As fire season draws closer, anyone concerned that the United State Forest Service (USFS) will not be allowed to use aerial fire retardant to contain blazes lighting up the nation’s forests will not have to worry.
A Federal judge in Montana issued a ruling Friday in favor of the continued use of aerial fire retardants by Federal firefighters.
The backstory: Last October, the Forest Service Employees for Environmental Ethics (FSEEE) filed a lawsuit against the USFS in Montana seeking to prevent the use of aerial fire retardants without a permit under the Clean Water Act.
- Several jurisdictions and organizations responded to the lawsuit in March, joining in support. The group included Paradise, which was devastated by the 2018 Camp Fire, and Butte and Plumas Counties. They joined the California Forestry Association and several other groups in support of the USFS.

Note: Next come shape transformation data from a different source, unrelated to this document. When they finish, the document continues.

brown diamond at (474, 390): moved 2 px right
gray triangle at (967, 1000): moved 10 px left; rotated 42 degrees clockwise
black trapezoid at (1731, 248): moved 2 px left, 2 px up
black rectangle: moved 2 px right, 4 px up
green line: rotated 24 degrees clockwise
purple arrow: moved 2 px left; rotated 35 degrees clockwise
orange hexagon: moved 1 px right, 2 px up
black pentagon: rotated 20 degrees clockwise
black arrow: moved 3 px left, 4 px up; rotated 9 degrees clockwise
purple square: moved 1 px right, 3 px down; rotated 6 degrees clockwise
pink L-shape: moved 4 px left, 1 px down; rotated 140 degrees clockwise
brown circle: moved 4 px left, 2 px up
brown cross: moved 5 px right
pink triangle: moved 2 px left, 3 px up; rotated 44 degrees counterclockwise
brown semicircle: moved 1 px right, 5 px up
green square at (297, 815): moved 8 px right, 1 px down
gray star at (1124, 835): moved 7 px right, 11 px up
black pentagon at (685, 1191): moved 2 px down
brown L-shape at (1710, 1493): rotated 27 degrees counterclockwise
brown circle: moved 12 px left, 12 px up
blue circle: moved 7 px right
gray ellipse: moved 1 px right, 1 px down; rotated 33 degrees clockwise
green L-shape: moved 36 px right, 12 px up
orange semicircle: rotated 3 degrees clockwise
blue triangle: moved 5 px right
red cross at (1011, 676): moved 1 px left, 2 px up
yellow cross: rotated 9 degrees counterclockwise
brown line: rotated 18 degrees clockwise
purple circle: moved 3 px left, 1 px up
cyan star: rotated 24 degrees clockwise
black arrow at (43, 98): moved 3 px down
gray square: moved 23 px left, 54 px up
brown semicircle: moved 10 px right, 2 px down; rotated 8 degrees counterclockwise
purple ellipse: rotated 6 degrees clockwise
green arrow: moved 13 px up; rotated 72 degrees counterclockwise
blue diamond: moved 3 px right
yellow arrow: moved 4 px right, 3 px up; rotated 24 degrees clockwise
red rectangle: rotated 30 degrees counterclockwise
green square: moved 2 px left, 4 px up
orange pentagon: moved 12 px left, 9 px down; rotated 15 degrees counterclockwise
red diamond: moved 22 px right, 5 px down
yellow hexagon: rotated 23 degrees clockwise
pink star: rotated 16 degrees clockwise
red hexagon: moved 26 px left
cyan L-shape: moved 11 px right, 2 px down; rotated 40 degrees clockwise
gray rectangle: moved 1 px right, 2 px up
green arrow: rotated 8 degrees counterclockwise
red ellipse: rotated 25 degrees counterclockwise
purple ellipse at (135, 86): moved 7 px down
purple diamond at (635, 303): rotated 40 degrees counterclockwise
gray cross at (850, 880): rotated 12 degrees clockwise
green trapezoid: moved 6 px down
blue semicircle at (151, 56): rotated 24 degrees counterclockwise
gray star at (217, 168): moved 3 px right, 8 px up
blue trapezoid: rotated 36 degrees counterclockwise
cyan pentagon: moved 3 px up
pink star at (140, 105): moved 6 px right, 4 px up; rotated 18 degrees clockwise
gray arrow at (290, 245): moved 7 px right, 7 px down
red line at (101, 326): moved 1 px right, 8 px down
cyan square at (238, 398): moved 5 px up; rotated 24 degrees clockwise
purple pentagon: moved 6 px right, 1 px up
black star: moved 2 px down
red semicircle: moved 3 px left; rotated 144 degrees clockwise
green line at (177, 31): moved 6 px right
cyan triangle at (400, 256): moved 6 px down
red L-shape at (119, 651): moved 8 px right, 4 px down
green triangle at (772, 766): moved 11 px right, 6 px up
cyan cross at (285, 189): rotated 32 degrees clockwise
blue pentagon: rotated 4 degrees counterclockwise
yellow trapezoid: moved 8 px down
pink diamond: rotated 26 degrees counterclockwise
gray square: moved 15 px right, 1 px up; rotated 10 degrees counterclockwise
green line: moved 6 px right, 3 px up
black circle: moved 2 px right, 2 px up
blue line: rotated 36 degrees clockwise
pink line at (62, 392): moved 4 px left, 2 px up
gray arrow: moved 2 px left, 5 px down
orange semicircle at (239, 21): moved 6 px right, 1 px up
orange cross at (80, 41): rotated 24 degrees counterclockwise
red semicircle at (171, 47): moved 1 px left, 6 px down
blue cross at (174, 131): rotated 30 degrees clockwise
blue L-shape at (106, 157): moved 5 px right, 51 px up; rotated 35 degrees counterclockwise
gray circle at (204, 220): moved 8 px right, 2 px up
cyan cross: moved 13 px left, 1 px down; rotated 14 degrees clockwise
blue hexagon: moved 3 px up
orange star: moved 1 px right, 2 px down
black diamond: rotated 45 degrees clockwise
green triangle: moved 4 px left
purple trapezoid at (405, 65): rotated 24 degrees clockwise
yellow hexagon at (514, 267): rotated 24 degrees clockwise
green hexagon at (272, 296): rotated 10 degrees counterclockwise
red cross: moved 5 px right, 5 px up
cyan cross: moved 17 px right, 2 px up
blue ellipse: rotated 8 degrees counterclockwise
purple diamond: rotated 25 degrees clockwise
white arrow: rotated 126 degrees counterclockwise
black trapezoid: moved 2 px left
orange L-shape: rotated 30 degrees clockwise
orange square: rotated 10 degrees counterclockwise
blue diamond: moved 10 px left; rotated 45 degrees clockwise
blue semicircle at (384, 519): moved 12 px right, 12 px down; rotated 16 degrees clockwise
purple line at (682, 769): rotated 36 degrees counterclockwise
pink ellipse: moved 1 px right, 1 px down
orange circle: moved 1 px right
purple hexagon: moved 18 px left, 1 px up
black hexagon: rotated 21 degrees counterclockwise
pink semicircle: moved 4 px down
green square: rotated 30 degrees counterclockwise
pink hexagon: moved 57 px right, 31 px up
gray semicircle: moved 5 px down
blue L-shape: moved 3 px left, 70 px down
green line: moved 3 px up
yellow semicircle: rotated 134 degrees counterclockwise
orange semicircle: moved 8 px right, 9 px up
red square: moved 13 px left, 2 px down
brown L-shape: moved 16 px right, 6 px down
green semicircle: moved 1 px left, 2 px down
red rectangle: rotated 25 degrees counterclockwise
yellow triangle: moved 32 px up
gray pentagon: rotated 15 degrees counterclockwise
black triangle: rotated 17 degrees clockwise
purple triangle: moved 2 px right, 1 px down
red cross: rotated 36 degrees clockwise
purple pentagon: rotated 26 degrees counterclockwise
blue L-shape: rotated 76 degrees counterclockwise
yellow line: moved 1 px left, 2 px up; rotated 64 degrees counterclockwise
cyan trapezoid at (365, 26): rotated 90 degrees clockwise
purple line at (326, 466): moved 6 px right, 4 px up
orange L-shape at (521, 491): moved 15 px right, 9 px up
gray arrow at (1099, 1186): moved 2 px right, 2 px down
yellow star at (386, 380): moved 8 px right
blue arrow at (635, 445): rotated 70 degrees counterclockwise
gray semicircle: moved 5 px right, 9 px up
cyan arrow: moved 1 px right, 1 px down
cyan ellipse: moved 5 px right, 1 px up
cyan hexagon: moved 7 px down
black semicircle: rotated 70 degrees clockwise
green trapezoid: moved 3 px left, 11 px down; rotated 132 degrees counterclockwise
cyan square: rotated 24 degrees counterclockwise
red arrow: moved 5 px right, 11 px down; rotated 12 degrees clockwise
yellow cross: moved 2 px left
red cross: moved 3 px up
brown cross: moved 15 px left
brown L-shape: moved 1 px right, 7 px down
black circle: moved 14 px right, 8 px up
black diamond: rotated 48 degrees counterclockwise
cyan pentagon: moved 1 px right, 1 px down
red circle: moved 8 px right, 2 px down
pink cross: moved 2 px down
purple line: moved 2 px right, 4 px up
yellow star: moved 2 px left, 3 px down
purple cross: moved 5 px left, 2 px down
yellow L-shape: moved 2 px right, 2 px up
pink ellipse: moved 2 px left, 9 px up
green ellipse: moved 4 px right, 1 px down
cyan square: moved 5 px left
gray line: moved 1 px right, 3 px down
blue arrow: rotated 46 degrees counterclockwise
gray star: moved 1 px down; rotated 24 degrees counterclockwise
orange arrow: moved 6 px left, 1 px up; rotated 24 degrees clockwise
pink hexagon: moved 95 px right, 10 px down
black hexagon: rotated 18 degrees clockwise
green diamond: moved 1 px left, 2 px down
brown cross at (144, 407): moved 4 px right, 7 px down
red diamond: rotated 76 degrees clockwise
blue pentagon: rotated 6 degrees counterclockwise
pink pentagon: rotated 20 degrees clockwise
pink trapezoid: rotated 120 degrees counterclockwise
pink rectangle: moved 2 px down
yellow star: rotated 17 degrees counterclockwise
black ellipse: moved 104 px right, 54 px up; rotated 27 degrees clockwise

The big picture: The U.S. District Court for the District of Montana ruled that the USFS can continue to use aerial fire retardant while it pursues a Clean Water Act permit.
- Had the court ruled in favor of environmental advocates, the USFS would have had to wait through a two-to-three year to obtain a permit under the Clean Water Act to use aerial fire retardant.
What they’re saying: Matt Dias, the President and CEO of the California Forestry Association, called the ruling a victory for communities who depend on the USFS’s ability to successfully fight wildfires.
- “Fire retardant is one of the most important tools we have in our toolbox, and the Court’s decision to safeguard this tool was ultimately a decision to prioritize lives, land, businesses and forested environments,” Dias said. “I am grateful to the Court for considering how truly important this decision was to California forests and the American West as a whole.”